Exercise description:
Output every record word for word.

Task input:
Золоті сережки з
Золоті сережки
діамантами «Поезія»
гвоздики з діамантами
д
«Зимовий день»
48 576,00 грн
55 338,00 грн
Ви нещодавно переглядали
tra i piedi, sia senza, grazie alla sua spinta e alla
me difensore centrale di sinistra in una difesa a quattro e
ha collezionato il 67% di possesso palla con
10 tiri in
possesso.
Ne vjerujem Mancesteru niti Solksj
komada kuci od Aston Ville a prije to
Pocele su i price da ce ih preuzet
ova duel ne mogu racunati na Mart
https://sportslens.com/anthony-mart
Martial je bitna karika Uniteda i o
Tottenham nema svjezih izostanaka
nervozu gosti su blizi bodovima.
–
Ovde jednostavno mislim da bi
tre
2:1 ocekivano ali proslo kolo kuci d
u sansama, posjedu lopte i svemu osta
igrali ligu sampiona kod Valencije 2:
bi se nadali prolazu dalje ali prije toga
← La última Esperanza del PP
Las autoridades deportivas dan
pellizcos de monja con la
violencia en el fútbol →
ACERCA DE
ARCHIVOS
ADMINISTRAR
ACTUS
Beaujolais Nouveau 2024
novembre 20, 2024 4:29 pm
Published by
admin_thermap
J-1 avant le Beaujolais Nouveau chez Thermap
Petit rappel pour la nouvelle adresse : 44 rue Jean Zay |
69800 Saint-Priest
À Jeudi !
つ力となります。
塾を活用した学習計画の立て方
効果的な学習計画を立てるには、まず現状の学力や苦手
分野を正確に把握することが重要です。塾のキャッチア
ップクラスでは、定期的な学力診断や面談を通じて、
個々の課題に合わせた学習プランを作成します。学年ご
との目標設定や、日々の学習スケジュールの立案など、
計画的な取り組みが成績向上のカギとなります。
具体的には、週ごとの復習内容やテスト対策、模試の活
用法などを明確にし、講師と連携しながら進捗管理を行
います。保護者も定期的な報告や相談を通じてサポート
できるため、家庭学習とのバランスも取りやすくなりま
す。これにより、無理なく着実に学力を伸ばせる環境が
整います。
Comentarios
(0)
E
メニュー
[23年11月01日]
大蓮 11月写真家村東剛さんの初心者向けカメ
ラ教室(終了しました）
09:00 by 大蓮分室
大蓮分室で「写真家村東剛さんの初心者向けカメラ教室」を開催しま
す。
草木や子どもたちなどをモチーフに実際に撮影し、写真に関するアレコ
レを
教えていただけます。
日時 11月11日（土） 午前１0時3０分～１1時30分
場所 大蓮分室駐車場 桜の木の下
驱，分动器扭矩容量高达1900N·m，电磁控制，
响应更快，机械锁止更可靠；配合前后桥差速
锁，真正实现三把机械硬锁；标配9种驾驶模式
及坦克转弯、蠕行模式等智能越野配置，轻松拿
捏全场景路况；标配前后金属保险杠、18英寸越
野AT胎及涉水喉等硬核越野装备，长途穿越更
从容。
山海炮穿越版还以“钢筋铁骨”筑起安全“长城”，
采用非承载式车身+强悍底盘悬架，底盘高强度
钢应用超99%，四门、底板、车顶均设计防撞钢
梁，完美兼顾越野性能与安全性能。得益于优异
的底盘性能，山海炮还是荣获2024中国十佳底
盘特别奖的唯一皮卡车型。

Your response:
Золоті сережки з
Золоті сережки
діамантами «Поезія»
гвоздики з діамантами
д
«Зимовий день»
48 576,00 грн
55 338,00 грн
Ви нещодавно переглядали
tra i piedi, sia senza, grazie alla sua spinta e alla
me difensore centrale di sinistra in una difesa a quattro e
ha collezionato il 67% di possesso palla con
10 tiri in
possesso.
Ne vjerujem Mancesteru niti Solksj
komada kuci od Aston Ville a prije to
Pocele su i price da ce ih preuzet
ova duel ne mogu racunati na Mart
https://sportslens.com/anthony-mart
Martial je bitna karika Uniteda i o
Tottenham nema svjezih izostanaka
nervozu gosti su blizi bodovima.
–
Ovde jednostavno mislim da bi
tre
2:1 ocekivano ali proslo kolo kuci d
u sansama, posjedu lopte i svemu osta
igrali ligu sampiona kod Valencije 2:
bi se nadali prolazu dalje ali prije toga
← La última Esperanza del PP
Las autoridades deportivas dan
pellizcos de monja con la
violencia en el fútbol →
ACERCA DE
ARCHIVOS
ADMINISTRAR
ACTUS
Beaujolais Nouveau 2024
novembre 20, 2024 4:29 pm
Published by
admin_thermap
J-1 avant le Beaujolais Nouveau chez Thermap
Petit rappel pour la nouvelle adresse : 44 rue Jean Zay |
69800 Saint-Priest
À Jeudi !
つ力となります。
塾を活用した学習計画の立て方
効果的な学習計画を立てるには、まず現状の学力や苦手
分野を正確に把握することが重要です。塾のキャッチア
ップクラスでは、定期的な学力診断や面談を通じて、
個々の課題に合わせた学習プランを作成します。学年ご
との目標設定や、日々の学習スケジュールの立案など、
計画的な取り組みが成績向上のカギとなります。
具体的には、週ごとの復習内容やテスト対策、模試の活
用法などを明確にし、講師と連携しながら進捗管理を行
います。保護者も定期的な報告や相談を通じてサポート
できるため、家庭学習とのバランスも取りやすくなりま
す。これにより、無理なく着実に学力を伸ばせる環境が
整います。
Comentarios
(0)
E
メニュー
[23年11月01日]
大蓮 11月写真家村東剛さんの初心者向けカメ
ラ教室(終了しました）
09:00 by 大蓮分室
大蓮分室で「写真家村東剛さんの初心者向けカメラ教室」を開催しま
す。
草木や子どもたちなどをモチーフに実際に撮影し、写真に関するアレコ
レを
教えていただけます。
日時 11月11日（土） 午前１0時3０分～１1時30分
場所 大蓮分室駐車場 桜の木の下
驱，分动器扭矩容量高达1900N·m，电磁控制，
响应更快，机械锁止更可靠；配合前后桥差速
锁，真正实现三把机械硬锁；标配9种驾驶模式
及坦克转弯、蠕行模式等智能越野配置，轻松拿
捏全场景路况；标配前后金属保险杠、18英寸越
野AT胎及涉水喉等硬核越野装备，长途穿越更
从容。
山海炮穿越版还以“钢筋铁骨”筑起安全“长城”，
采用非承载式车身+强悍底盘悬架，底盘高强度
钢应用超99%，四门、底板、车顶均设计防撞钢
梁，完美兼顾越野性能与安全性能。得益于优异
的底盘性能，山海炮还是荣获2024中国十佳底
盘特别奖的唯一皮卡车型。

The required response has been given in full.